### Exercise directions
How do the records below read from their first line through the line containing "This screenshot has height=1132, width=1440."? Write those lines out exactly.

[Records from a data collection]
********

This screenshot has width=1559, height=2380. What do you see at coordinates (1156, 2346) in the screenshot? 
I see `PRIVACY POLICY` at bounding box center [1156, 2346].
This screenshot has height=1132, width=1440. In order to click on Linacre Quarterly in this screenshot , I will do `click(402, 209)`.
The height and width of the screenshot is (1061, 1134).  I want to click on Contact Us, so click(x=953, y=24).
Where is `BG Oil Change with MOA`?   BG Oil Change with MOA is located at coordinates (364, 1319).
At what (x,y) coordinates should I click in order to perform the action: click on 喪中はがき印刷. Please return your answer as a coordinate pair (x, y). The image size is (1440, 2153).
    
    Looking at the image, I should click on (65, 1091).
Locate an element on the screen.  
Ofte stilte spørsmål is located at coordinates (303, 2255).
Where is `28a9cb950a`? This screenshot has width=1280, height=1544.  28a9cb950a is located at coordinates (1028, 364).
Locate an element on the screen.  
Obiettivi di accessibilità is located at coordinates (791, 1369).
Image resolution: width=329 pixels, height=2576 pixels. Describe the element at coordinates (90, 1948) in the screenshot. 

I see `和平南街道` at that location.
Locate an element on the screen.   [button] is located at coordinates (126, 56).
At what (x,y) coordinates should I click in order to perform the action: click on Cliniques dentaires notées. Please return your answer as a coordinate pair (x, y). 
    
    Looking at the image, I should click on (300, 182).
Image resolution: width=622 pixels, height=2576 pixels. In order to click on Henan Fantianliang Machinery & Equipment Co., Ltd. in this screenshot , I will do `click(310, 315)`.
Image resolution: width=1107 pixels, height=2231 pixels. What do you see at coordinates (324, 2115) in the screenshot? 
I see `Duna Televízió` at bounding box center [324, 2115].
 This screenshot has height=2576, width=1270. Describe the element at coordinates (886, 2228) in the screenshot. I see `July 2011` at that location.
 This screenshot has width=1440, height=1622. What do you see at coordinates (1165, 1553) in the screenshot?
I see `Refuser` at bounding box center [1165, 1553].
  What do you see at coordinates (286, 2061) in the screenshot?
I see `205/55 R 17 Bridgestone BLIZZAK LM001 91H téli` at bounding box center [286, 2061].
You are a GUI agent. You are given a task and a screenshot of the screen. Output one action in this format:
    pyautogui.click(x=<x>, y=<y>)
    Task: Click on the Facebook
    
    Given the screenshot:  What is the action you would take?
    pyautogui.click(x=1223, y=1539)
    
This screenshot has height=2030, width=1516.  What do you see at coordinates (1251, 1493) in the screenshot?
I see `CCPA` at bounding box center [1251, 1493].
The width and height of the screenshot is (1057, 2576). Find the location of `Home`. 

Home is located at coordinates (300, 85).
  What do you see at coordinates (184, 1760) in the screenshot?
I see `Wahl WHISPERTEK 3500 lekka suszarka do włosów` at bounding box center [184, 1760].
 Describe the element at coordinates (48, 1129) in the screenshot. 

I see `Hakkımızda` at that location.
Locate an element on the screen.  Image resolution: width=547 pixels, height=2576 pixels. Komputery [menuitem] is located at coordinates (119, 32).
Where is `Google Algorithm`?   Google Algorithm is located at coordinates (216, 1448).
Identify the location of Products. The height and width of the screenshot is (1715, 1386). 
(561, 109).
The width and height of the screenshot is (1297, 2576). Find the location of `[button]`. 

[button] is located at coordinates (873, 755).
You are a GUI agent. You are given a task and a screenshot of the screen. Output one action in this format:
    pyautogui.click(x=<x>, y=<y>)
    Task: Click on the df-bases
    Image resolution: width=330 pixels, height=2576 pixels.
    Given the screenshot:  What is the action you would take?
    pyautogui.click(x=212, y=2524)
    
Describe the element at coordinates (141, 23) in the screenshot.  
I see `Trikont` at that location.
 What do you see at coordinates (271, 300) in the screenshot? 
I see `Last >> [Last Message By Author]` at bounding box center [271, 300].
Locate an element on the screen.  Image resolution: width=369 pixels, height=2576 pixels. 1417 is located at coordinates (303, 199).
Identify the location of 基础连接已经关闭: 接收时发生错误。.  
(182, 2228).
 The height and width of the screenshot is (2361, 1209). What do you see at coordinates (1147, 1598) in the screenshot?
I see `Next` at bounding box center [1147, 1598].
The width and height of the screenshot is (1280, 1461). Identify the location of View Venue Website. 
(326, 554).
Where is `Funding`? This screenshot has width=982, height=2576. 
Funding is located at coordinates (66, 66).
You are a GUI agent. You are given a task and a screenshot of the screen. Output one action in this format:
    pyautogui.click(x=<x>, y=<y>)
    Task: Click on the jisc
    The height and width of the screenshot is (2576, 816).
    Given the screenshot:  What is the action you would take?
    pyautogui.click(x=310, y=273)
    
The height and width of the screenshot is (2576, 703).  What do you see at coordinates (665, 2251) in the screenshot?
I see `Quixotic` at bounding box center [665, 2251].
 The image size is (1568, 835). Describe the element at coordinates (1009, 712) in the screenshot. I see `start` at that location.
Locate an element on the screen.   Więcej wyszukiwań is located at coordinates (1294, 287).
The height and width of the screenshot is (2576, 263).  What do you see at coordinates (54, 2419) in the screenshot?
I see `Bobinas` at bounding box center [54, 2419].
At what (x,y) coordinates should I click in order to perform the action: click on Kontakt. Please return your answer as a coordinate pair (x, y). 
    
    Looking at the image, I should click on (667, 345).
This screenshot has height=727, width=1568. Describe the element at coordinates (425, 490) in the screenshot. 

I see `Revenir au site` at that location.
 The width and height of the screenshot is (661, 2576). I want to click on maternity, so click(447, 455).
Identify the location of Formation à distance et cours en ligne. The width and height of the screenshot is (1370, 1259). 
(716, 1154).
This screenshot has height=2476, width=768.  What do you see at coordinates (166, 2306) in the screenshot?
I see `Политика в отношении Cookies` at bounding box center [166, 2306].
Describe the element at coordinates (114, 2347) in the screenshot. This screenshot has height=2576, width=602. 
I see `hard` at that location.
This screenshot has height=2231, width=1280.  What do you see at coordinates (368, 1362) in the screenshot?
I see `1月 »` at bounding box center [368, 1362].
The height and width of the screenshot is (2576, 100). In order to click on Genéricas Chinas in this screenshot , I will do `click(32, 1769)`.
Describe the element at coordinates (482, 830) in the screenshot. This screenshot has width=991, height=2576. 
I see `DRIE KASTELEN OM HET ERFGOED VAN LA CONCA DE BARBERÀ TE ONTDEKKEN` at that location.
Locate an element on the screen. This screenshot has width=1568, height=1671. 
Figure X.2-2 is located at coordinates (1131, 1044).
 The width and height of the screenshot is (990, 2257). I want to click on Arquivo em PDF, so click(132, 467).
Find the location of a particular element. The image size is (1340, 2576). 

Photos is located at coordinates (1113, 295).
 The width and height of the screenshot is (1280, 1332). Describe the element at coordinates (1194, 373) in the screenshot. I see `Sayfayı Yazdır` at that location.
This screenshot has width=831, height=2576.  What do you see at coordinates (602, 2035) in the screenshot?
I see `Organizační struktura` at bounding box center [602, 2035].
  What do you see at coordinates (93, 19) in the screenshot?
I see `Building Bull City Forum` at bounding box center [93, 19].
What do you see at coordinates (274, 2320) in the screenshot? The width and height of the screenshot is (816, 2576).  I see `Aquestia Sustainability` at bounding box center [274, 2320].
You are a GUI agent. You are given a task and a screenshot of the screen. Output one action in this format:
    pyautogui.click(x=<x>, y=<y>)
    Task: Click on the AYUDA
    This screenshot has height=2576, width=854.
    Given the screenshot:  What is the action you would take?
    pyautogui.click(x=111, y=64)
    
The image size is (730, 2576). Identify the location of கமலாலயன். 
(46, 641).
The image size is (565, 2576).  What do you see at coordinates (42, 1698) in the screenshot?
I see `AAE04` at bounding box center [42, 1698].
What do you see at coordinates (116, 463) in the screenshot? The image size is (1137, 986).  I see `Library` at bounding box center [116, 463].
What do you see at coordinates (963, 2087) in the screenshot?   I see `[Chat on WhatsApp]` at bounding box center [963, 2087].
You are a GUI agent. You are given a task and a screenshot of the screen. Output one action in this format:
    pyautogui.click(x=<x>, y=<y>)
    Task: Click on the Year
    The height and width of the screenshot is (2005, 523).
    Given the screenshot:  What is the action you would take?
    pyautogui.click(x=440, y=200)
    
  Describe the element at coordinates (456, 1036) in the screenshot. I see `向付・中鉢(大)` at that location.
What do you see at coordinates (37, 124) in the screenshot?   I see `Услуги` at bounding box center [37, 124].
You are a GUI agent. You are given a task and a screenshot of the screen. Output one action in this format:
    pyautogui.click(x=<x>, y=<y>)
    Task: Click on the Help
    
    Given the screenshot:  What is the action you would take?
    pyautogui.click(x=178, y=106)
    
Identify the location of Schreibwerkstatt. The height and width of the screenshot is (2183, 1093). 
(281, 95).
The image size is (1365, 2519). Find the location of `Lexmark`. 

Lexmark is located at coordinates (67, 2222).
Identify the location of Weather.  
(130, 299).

********

### Result of the task
This screenshot has width=1559, height=2380. What do you see at coordinates (1156, 2346) in the screenshot? 
I see `PRIVACY POLICY` at bounding box center [1156, 2346].
This screenshot has height=1132, width=1440. In order to click on Linacre Quarterly in this screenshot , I will do `click(402, 209)`.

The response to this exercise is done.